Page-level text extractions:
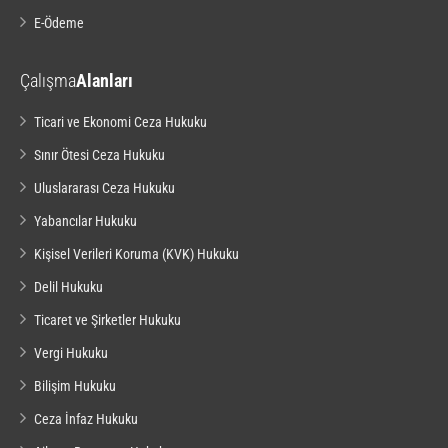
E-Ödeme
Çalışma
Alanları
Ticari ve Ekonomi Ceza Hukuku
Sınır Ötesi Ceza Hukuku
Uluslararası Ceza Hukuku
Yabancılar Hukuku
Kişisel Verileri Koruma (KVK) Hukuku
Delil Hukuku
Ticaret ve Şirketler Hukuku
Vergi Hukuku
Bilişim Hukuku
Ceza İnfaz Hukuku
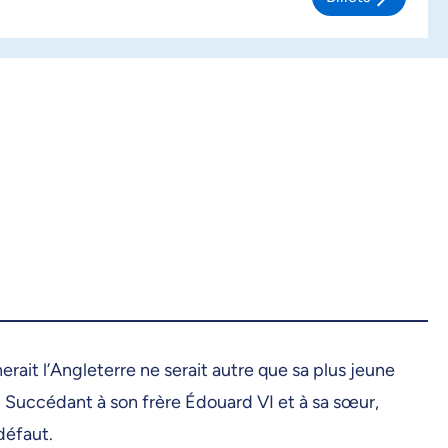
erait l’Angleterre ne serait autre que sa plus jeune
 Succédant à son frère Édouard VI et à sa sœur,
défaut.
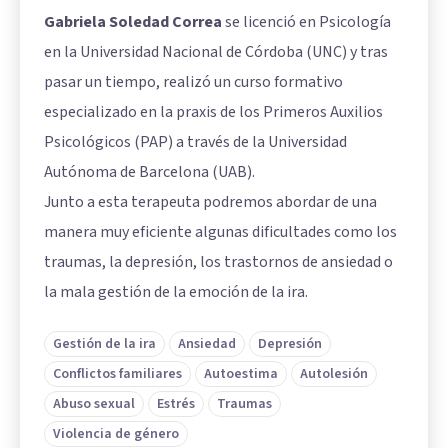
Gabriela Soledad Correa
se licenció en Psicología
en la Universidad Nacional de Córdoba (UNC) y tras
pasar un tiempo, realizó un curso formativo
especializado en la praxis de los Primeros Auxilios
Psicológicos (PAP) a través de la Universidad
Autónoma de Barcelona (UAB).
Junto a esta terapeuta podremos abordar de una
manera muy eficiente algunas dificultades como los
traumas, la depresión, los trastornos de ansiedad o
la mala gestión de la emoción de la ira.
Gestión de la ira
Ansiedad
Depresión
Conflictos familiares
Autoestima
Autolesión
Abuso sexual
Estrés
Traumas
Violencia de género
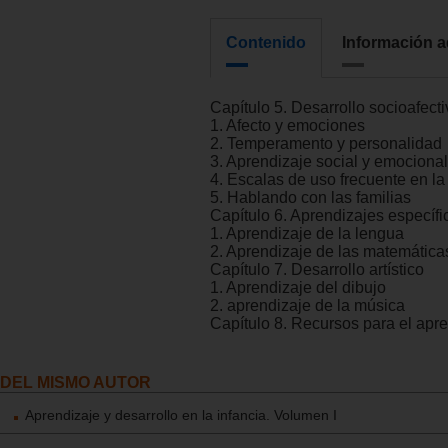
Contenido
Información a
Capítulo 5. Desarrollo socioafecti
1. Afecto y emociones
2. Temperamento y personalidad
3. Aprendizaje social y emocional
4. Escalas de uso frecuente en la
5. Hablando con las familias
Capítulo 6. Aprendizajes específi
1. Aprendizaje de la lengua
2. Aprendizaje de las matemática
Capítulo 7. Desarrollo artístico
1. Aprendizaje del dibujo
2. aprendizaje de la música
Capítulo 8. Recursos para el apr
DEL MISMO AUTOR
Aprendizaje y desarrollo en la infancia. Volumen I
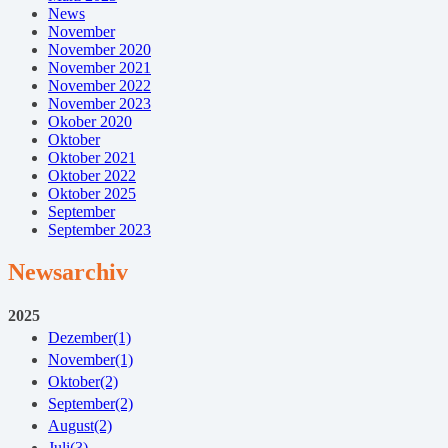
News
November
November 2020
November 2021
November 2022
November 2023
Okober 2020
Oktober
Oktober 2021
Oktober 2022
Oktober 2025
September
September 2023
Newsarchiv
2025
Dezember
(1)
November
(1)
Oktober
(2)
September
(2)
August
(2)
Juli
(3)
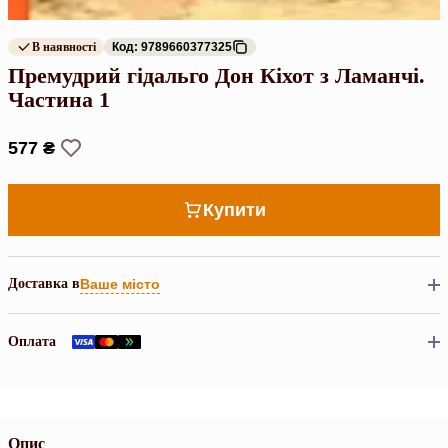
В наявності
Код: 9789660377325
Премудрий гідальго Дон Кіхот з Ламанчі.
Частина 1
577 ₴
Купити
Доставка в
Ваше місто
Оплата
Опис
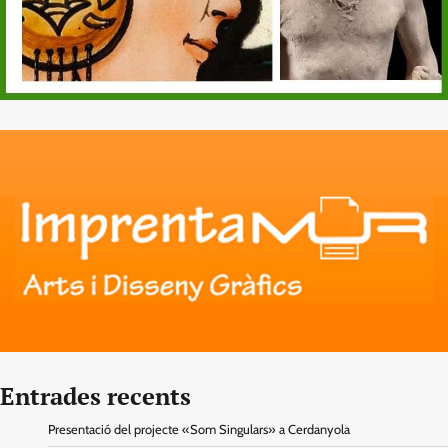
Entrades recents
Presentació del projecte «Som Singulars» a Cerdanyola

- Task requirements: Take the line containing "В наявності" as the first and the last line of the records as the end. Print every line in that span exactly, leaving out pictures.

- Result for this task:
В наявності
Код: 9789660377325
Премудрий гідальго Дон Кіхот з Ламанчі.
Частина 1
577 ₴
Купити
Доставка в
Ваше місто
Оплата
Опис
Entrades recents
Presentació del projecte «Som Singulars» a Cerdanyola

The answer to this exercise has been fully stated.